Cette méthode qui s'appuie sur la perturbation induite à un système, le cerveau, pour calculer, grâce à des algorithmes sophistiqués, sa capacité à intégrer l'information a été élaborée par Marcello Massimini, professeur à l'Université de Milan et professeur invité à l'Université de Liège. En l'appliquant à des sujets plongés dans un sommeil profond, le chercheur italien avait montré que cet état induisait une perte de connectivité cérébrale. Mais que se passait-il chez des personnes anesthésiées, des personnes en train de rêver (sommeil paradoxal) ou chez des patients sévèrement cérébrolésés présentant l'un de ces différents diagnostics que sont le coma, l'état végétatif/syndrome d'éveil non répondant, l'état de conscience minimale ou le locked-in syndrome ? C'est la question que souleva l'équipe de Steven Laureys.
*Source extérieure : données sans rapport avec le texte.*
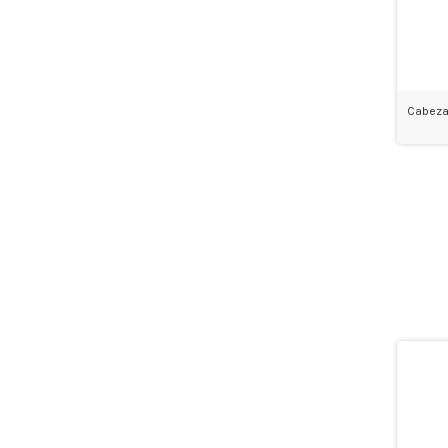
Cabeza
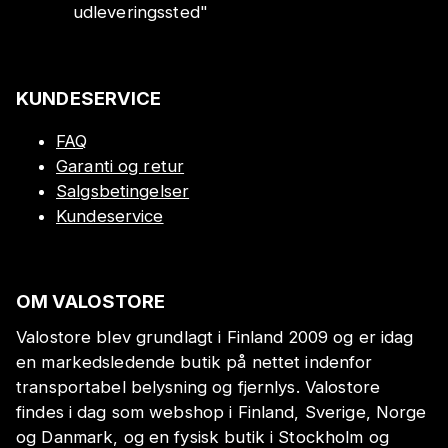
udleveringssted
"
KUNDESERVICE
FAQ
Garanti og retur
Salgsbetingelser
Kundeservice
OM VALOSTORE
Valostore blev grundlagt i Finland 2009 og er idag
en markedsledende butik på nettet indenfor
transportabel belysning og fjernlys. Valostore
findes i dag som webshop i Finland, Sverige, Norge
og Danmark, og en fysisk butik i Stockholm og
Elle fut au centre d'une étude expérimentale entreprise à Liège, au cours de laquelle 200 mesures furent effectuées chez 50 sujets, les uns éveillés, d'autres endormis ou anesthésiés, d'autres encore gravement cérébrolésés.

 

« À la base, le principe est que plus le cerveau génère de l'information comme un tout intégré, moins il est possible de compresser sa réponse quand il est soumis à une forte stimulation. Nous évaluons la complexité de cette réponse en fonction de l'écho électrique généré », indique Olivia Gosseries, chargée de recherches du FNRS au sein du Coma Science Group et premier auteur, avec Adenauer Casali (Milan), de l'article publié récemment dans Science Translational Medicine.

Le groupe international a mis en évidence que la mesure de complexité calculée à partir des réponses corticales à la stimulation magnétique transcrânienne déterminait de manière fiable le niveau de conscience des sujets soumis au test. Cette mesure, qu'ils ont baptisée Pertubational Complexity Index (PCI), oscille entre deux pôles: 0 et 0,7. Il est clairement apparu qu'il existait une frontière (0,3) délimitant la présence ou l'absence de conscience. Tant chez les personnes endormies ou anesthésiées que chez les patients en coma ou en état végétatif/non répondant, le PCI se situe sous le seuil fatidique (0,3). En revanche, ce dernier est franchi chez les patients en état de conscience minimale, chez les patients en locked-in syndrome ainsi que chez les sujets contrôles éveillés, et le chiffre obtenu semble proportionnel au niveau de conscience. Chez les patients LIS, par exemple, il est normal (entre 0,5 et 0,7), tandis qu'il varie entre 0,3 et 0,5 dans l'état de conscience minimale. « Nous n'avons observé aucune erreur, aucune exception à la règle », précise Steven Laureys. De sorte que l'on peut considérer que les chercheurs ont réussi à construire, pour la première fois, une échelle de mesure objective le long du spectre conscience-inconscience.

Traquer la conscience

Évidemment, dans le but de valider la technique, les patients cérébrolésés sélectionnés pour cette première étude étaient des personnes chez qui un diagnostic avec un très haut degré de certitude avait pu être préalablement posé. Les cas ambigus, où l'on ne peut déterminer si le patient est en état végétatif/non répondant ou en état de conscience minimale, avaient été écartés. Aujourd'hui, c'est vers eux que vont se tourner les chercheurs. Car, d'un point de vue clinique, ils sont au centre des débats, c'est pour eux qu'un outil de mesure comme le PCI pourrait jouer un rôle déterminant en permettant de préciser de façon presque incontestable s'ils disposent ou non d'une conscience résiduelle.